I shake my head. "I can download them. Nobody goes to bookstores any more."

She sighs and smiles. "You're right. Showing my age."

"It's not like anyone's going to let me out," I say, and my voice sounds whiny, a teenager's. I could be fourteen and complaining about being grounded, but it's bigger than that, worse than that. It's real. Tears sting the backs of my eyes and fight them back. There's no point in crying.

"I don't think you're ready for that," says Dr. Stahl. "I was just talking about socializing - online, maybe? There are book clubs and forums for that, right?"

"I'll think about it," I say, but it's so hard to hide these days. Even Google keeps asking for your real name. I deleted my Facebook because my Dad threatened to change the WiFi password if I didn't. What was the point, he said, of leaving all your business out there in the open so that dickheads can come and point and laugh? Learn some social filters - that's the whole trouble with your generation.

He's never going to let me out of here, I think, and the stinging starts up again. Worse, I'm never going to want to get out. I can't go within two feet of the patio door without losing my breath and feeling like a lead-balloon of solid dread is weighting down my stomach.

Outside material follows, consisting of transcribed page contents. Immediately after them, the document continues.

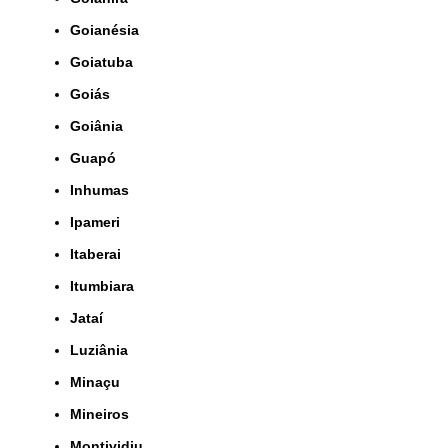
Goianésia
Goiatuba
Goiás
Goiânia
Guapó
Inhumas
Ipameri
Itaberai
Itumbiara
Jataí
Luziânia
Minaçu
Mineiros
Montividiu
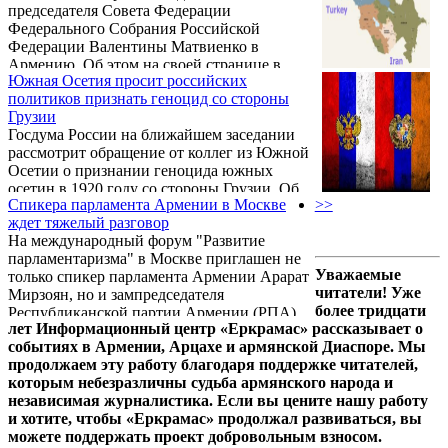
председателя Совета Федерации
сообщил ...
Федерального Собрания Российской
Федерации Валентины Матвиенко в
Армению. Об этом на своей странице в
Южная Осетия просит российских
Facebook сообщил председатель
политиков признать геноцид со стороны
Национального собрания Армении Арарат
Грузии
Мирзоян.
Госдума России на ближайшем заседании
рассмотрит обращение от коллег из Южной
Осетии о признании геноцида южных
осетин в 1920 году со стороны Грузии. Об
Спикера парламента Армении в Москве
>>
этом сообщил РИА Новости спикер нижней
ждет тяжелый разговор
палаты российского парламента Вячеслав
На международный форум "Развитие
Володин.
парламентаризма" в Москве приглашен не
Уважаемые
только спикер парламента Армении Арарат
читатели! Уже
Мирзоян, но и зампредседателя
более тридцати
Республиканской партии Армении (РПА)
лет Информационный центр «Еркрамас» рассказывает о
Армен Ашотян, пишет газета "Грапарак".
событиях в Армении, Арцахе и армянской Диаспоре. Мы
продолжаем эту работу благодаря поддержке читателей,
которым небезразличны судьба армянского народа и
независимая журналистика. Если вы цените нашу работу
и хотите, чтобы «Еркрамас» продолжал развиваться, вы
можете поддержать проект добровольным взносом.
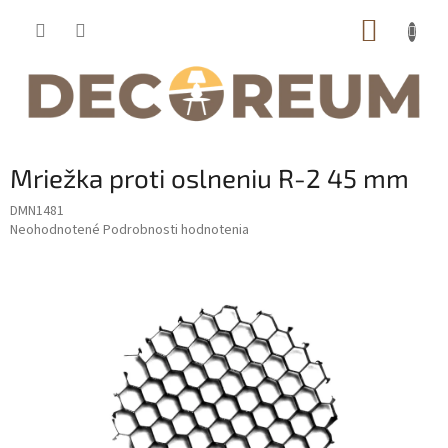
Prejsť
NÁKUP
na
obsah
KOŠÍK
Mriežka proti oslneniu R-2 45 mm
DMN1481
Priemerné
Neohodnotené
Podrobnosti hodnotenia
hodnotenie
produktu
je
0,0
z
5
hviezdičiek.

The silence in the room swells between us. In her dark, straight skirt and white silk blouse she looks like she could have come from another planet. My room is peppermint and pink, full of glitter and star-spackled voile and all the things she probably thinks are ridiculous. I left a pair of shoes next to the end table because my heart was beating too hard for me to open the closet and put them away - they're silver satin, with four-inch platform heels and studded with tiny Swarovski stars. Dr. Stahl wears two-inch kitten heel pumps - plain. Dark blue leather. She would never get herself into the mess I did. She would know who to call when things got bad, if she even let it get that far. Would she have even let it go beyond a second date? I wonder how long she's been practicing; I never saw the date on her diploma. She knows crazy like the unlined back of her hand.

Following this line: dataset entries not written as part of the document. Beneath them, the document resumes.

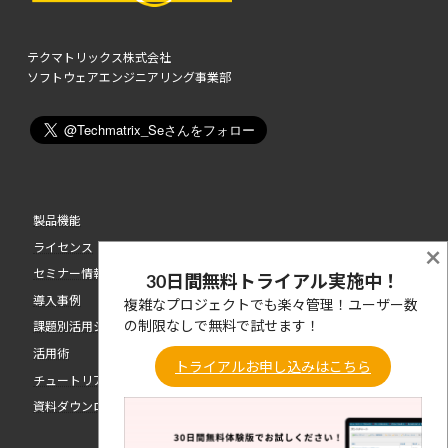
テクマトリックス株式会社
ソフトウェアエンジニアリング事業部
製品機能
ライセンス
×
セミナー情報
30日間無料トライアル実施中！
導入事例
複雑なプロジェクトでも楽々管理！ユーザー数
の制限なしで無料で試せます！
課題別活用シーン
活用術
トライアルお申し込みはこちら
チュートリアル動画
資料ダウンロード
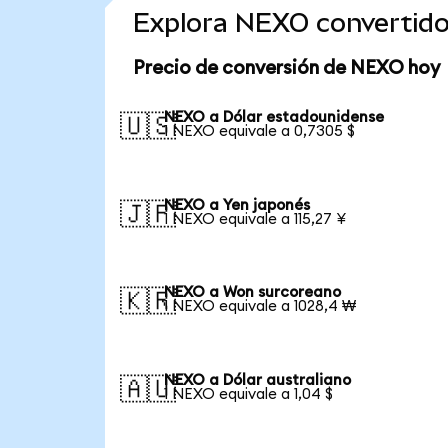
Explora NEXO convertid
Precio de conversión de NEXO hoy
NEXO a Dólar estadounidense
🇺🇸
1 NEXO equivale a 0,7305 $
NEXO a Yen japonés
🇯🇵
1 NEXO equivale a 115,27 ¥
NEXO a Won surcoreano
🇰🇷
1 NEXO equivale a 1028,4 ₩
NEXO a Dólar australiano
🇦🇺
1 NEXO equivale a 1,04 $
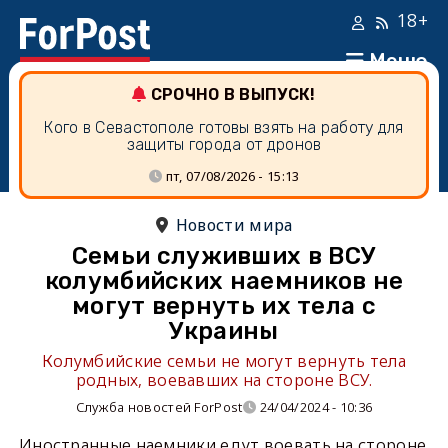
18+
Меню
СРОЧНО В ВЫПУСК!
Кого в Севастополе готовы взять на работу для
защиты города от дронов
пт, 07/08/2026 - 15:13
Новости мира
Семьи служивших в ВСУ
колумбийских наемников не
могут вернуть их тела с
Украины
Колумбийские семьи не могут вернуть тела
родных, воевавших на стороне ВСУ.
Служба новостей ForPost
24/04/2024 - 10:36
Иностранные наемники едут воевать на стороне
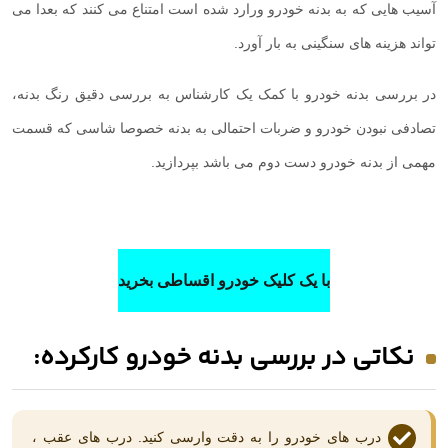
آسیب هایی که به بدنه خودرو ورارد شده است امتناع می کنند که بعدا می
تواند هزینه های سنگینی به بار آورد.
در بررسی بدنه خودرو با کمک یک کارشناس به بررسی دقیق رنگ بدنه،
تصادفی نبودن خودرو و ضربات احتمالی به بدنه خصوصا شاسی که قسمت
مهمی از بدنه خودرو دست دوم می باشد بپردازید.
با یک کلیک خودرو اقساطی بخرید
نکاتی در بررسی بدنه خودرو کارکرده:
درب های خودرو را به دقت وارسی کنید. درب های عقب ،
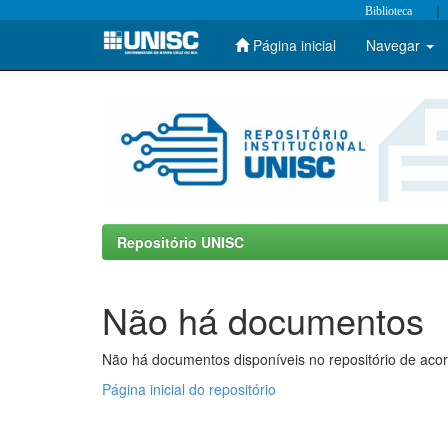
|
Biblioteca
Página inicial
Navegar
Skip
navigation
Repositório UNISC
Não há documentos
Não há documentos disponíveis no repositório de acor
Página inicial do repositório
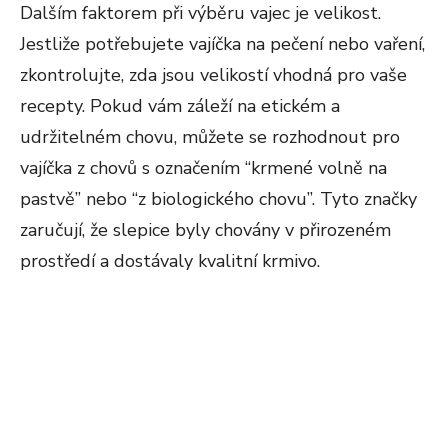
Dalším faktorem při výběru vajec je velikost.
Jestliže potřebujete vajíčka na pečení nebo vaření,
zkontrolujte, zda jsou velikostí vhodná pro vaše
recepty. Pokud vám záleží na etickém a
udržitelném chovu, můžete se rozhodnout pro
vajíčka z chovů s označením “krmené volně na
pastvě” nebo “z biologického chovu”. Tyto značky
zaručují, že slepice byly chovány v přirozeném
prostředí a dostávaly kvalitní krmivo.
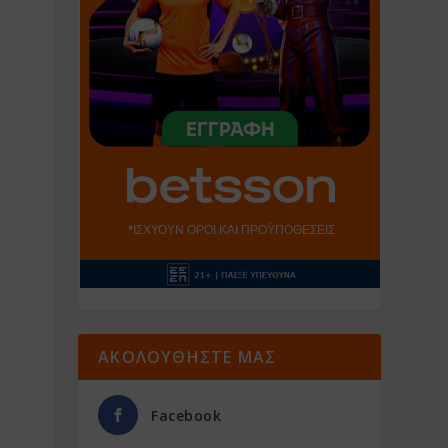
ΑΚΟΛΟΥΘΗΣΤΕ ΜΑΣ
Facebook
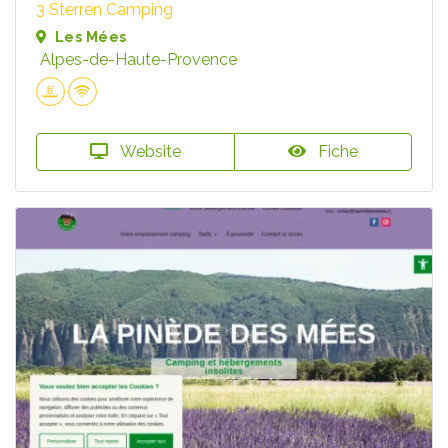
3 Sterren Camping
Les Mées
Alpes-de-Haute-Provence
Website
Fiche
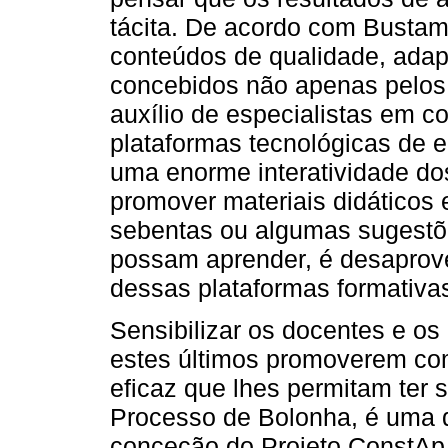
tácita. De acordo com Bustam
conteúdos de qualidade, adapt
concebidos não apenas pelos
auxílio de especialistas em co
plataformas tecnológicas de 
uma enorme interatividade dos
promover materiais didáticos e
sebentas ou algumas sugestõe
possam aprender, é desaprovei
dessas plataformas formativas
Sensibilizar os docentes e o
estes últimos promoverem co
eficaz que lhes permitam ter 
Processo de Bolonha, é uma da
conceção do Projeto ConstAp, 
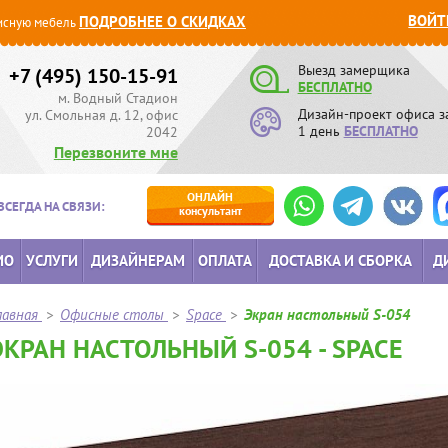
ВОЙТ
ПОДРОБНЕЕ О СКИДКАХ
сную мебель
Выезд замерщика
+7 (495) 150-15-91
БЕСПЛАТНО
м. Водный Стадион
Дизайн-проект офиса з
ул. Смольная д. 12, офис
1 день
БЕСПЛАТНО
2042
Перезвоните мне
ОНЛАЙН
ВСЕГДА НА СВЯЗИ:
консультант
ИО
УСЛУГИ
ДИЗАЙНЕРАМ
ОПЛАТА
ДОСТАВКА И СБОРКА
Д
лавная
>
Офисные столы
>
Space
>
Экран настольный S-054
ЭКРАН НАСТОЛЬНЫЙ S-054 - SPACE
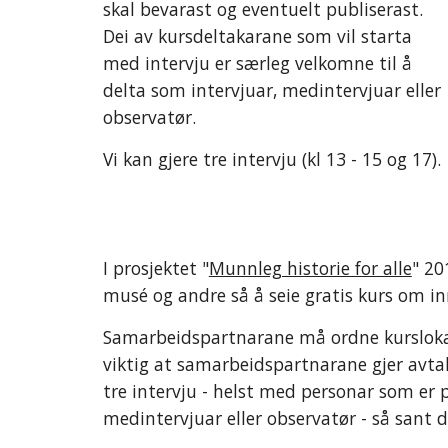
skal bevarast og eventuelt publiserast. 
Dei av kursdeltakarane som vil starta 
med intervju er særleg velkomne til å 
delta som intervjuar, medintervjuar eller 
observatør.
Vi kan gjere tre intervju (kl 13 - 15 og 17). 
I prosjektet "
Munnleg historie for alle
" 20
musé og andre så å seie gratis kurs om i
Samarbeidspartnarane må ordne kurslokale, 
viktig at samarbeidspartnarane gjer avtal
tre intervju - helst med personar som er p
medintervjuar eller observatør - så sant d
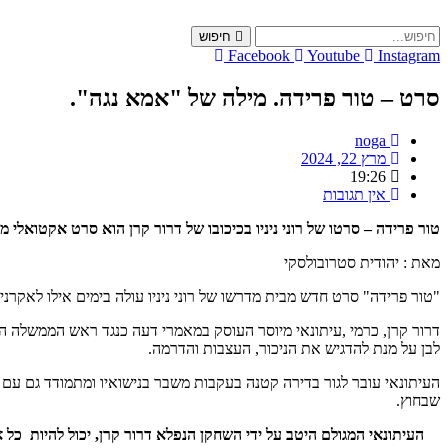
Skip
to
חיפוש
content
Facebook
Youtube
Instagram
סרט – טור פרידה. מילה של "אמא נגה".
noga
מרץ 22, 2024
19:26
אין תגובות
טור פרידה – סרטו של רוני ניניו בכיכובו של דרור קרן הוא סרט אקטואלי 
מאת : יהודית סטרובולסקי
"טור פרידה" סרט חדש מבית מדרשו של רוני ניניו עולה בימים אילו לאקר
דרור קרן, כרמי ,עיתונאי מיוסר העוסק במאמרי דעה כנגד ראש הממשלה 
לבן על מנת להדגיש את הניכור, העצבות והדרמה.
העיתונאי עובר לגור בדירה קטנה בעקבות משבר בנישואיו ומתמודד גם עם
שבחוץ.
העיתונאי המגולם היטב על ידי השחקן הנפלא דרור קרן, יכול להיות כל 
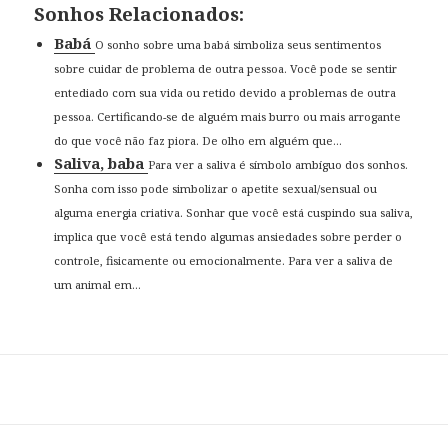
Sonhos Relacionados:
Babá
O sonho sobre uma babá simboliza seus sentimentos
sobre cuidar de problema de outra pessoa. Você pode se sentir
entediado com sua vida ou retido devido a problemas de outra
pessoa. Certificando-se de alguém mais burro ou mais arrogante
do que você não faz piora. De olho em alguém que...
Saliva, baba
Para ver a saliva é símbolo ambíguo dos sonhos.
Sonha com isso pode simbolizar o apetite sexual/sensual ou
alguma energia criativa. Sonhar que você está cuspindo sua saliva,
implica que você está tendo algumas ansiedades sobre perder o
controle, fisicamente ou emocionalmente. Para ver a saliva de
um animal em...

"What are you thinking, Amber?" Her voice is soft, sweet. I wish I could make her magic work in here. For me.

"I don't know," I say, after a long pause. I can't tell her the truth. She has to think I'm stupid enough as it is.

I hold my breath again. I run the tip of my tongue over the edge of my upper front teeth. Once there used to be a gap there and I made it wider and worse by pushing my tongue against it. Then I got fitted with braces, so that I could be perfect, like all the other girls. "I haven't had a good week," I say, because I have to say something. And it's the truth.